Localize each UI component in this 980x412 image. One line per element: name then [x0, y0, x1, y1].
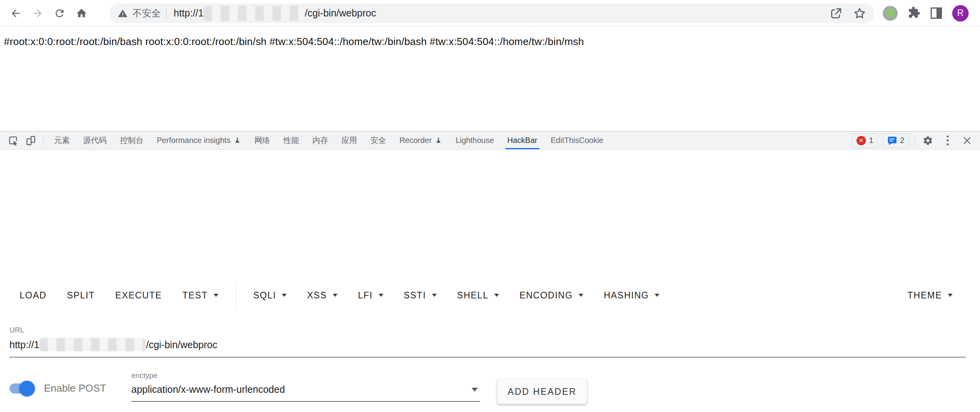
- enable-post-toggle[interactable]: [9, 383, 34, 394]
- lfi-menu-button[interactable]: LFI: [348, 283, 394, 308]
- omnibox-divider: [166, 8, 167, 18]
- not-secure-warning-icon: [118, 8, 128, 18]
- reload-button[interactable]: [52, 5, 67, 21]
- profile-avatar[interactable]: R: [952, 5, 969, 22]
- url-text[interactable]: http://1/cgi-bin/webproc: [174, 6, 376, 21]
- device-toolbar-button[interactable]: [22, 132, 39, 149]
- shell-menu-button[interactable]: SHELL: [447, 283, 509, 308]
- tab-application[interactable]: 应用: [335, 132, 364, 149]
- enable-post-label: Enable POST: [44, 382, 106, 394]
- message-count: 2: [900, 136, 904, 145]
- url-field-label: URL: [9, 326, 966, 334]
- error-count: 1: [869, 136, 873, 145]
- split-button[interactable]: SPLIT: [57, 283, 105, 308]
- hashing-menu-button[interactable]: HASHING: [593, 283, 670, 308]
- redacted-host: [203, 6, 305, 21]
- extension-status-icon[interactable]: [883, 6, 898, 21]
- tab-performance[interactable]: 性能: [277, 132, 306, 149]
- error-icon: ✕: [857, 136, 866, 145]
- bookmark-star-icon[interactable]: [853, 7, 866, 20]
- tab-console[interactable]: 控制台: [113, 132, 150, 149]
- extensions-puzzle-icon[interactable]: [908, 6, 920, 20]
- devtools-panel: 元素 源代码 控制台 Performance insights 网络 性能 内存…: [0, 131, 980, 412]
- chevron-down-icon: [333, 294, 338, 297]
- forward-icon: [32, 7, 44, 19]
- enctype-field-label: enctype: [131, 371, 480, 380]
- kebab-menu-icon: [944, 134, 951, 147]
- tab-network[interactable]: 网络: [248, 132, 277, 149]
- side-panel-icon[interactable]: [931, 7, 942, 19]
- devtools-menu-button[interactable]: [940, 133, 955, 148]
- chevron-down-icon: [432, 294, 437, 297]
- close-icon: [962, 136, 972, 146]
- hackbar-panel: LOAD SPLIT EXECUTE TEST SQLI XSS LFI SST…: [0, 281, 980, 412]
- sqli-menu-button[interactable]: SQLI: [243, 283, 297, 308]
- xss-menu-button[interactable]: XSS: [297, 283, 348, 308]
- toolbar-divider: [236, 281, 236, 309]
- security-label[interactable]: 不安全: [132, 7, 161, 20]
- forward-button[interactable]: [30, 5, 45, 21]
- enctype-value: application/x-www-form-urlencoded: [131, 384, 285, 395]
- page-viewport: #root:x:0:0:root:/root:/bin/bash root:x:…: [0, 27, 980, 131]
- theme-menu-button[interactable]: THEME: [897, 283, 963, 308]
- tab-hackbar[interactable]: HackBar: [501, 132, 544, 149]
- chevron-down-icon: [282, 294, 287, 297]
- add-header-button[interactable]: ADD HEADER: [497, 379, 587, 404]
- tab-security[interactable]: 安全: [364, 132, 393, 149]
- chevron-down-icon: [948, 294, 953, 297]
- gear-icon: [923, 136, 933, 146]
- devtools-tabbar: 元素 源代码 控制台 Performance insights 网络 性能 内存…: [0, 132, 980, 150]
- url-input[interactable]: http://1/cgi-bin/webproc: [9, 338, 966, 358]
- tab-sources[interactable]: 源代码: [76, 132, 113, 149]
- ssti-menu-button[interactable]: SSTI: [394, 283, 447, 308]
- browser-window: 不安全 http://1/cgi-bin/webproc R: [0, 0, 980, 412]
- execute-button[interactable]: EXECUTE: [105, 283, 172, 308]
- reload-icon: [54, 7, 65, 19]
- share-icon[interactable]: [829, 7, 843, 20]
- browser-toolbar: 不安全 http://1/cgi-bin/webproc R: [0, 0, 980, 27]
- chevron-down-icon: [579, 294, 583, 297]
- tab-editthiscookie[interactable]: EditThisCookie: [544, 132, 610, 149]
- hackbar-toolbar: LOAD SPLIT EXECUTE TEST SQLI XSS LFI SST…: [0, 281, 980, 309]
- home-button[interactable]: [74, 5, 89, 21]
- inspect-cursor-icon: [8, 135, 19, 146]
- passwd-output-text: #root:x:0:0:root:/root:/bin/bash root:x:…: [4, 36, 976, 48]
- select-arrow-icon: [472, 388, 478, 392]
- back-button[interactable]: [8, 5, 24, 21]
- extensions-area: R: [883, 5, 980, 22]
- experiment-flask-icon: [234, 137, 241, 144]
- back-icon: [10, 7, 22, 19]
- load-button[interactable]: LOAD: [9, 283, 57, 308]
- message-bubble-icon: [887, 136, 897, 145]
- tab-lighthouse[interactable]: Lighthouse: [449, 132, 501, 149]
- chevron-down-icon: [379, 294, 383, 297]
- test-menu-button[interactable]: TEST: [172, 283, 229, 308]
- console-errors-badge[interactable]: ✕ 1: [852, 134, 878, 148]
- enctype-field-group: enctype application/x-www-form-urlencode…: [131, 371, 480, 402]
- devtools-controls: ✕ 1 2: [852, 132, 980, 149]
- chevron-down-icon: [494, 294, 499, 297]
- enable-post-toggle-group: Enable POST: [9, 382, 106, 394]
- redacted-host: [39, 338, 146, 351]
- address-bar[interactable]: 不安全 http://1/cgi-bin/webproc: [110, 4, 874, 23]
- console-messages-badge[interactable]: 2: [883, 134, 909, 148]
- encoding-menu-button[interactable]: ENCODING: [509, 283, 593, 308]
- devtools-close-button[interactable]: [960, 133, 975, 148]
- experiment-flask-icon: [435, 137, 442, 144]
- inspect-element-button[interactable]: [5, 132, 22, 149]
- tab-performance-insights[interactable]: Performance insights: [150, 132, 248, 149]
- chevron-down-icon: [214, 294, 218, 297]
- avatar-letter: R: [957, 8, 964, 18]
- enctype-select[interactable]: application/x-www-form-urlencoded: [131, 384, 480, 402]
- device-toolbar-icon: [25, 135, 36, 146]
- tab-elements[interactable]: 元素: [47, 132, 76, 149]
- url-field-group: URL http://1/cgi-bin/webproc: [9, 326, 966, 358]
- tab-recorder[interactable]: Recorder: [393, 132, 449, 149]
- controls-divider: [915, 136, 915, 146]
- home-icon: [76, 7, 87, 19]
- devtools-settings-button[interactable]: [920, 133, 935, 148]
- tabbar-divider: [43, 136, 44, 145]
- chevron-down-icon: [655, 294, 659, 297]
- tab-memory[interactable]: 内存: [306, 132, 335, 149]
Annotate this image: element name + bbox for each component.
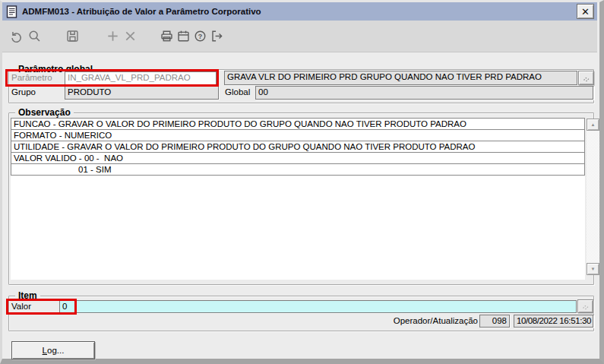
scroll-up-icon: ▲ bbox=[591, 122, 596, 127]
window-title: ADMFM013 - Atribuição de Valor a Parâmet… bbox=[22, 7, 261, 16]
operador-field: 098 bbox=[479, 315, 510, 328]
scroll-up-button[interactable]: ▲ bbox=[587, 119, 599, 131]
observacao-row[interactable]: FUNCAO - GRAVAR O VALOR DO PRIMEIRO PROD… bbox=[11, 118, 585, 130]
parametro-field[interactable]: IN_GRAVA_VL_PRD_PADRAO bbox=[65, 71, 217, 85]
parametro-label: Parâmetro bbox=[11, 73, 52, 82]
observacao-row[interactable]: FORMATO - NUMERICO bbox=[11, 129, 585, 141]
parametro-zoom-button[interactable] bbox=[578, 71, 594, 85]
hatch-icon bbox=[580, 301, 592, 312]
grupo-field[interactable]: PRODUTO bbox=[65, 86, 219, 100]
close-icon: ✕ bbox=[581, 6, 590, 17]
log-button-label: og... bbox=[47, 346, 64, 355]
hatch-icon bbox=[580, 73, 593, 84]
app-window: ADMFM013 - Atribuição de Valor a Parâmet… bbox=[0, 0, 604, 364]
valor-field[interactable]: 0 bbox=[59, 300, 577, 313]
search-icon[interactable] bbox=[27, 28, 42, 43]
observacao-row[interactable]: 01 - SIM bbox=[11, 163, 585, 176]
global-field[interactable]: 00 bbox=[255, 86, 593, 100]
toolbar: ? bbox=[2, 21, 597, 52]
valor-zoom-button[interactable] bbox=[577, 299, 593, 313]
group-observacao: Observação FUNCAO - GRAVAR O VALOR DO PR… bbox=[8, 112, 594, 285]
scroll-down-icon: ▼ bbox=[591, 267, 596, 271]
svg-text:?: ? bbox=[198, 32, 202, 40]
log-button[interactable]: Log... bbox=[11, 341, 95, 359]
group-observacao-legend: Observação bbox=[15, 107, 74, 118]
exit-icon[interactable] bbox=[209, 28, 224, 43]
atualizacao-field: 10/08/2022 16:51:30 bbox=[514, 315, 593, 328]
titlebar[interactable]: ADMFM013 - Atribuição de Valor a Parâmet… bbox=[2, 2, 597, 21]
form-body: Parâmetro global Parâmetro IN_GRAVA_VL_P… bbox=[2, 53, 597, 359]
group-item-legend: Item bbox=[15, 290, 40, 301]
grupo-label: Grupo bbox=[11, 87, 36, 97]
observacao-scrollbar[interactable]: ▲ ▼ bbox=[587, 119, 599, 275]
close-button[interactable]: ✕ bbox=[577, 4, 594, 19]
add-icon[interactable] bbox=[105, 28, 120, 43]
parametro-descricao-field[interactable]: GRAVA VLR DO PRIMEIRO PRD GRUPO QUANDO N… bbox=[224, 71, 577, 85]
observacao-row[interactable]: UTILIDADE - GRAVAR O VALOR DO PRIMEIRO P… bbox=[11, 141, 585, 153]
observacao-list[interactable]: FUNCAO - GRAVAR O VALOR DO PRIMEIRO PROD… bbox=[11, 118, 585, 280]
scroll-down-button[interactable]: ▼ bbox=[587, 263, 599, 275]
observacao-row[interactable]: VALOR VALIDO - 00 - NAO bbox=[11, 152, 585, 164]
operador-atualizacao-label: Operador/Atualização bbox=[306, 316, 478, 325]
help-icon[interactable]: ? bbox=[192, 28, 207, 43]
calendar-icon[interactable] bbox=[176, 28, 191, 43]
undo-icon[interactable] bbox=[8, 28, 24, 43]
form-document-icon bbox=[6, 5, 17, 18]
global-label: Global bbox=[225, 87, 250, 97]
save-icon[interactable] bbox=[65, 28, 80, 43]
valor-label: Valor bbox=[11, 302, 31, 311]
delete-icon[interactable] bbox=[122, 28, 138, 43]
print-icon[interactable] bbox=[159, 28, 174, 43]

* TASK TO CARRY OUT
Work out how many lines contain the word "count" in the records, and answer with the number only.

* OUTPUT BELOW
2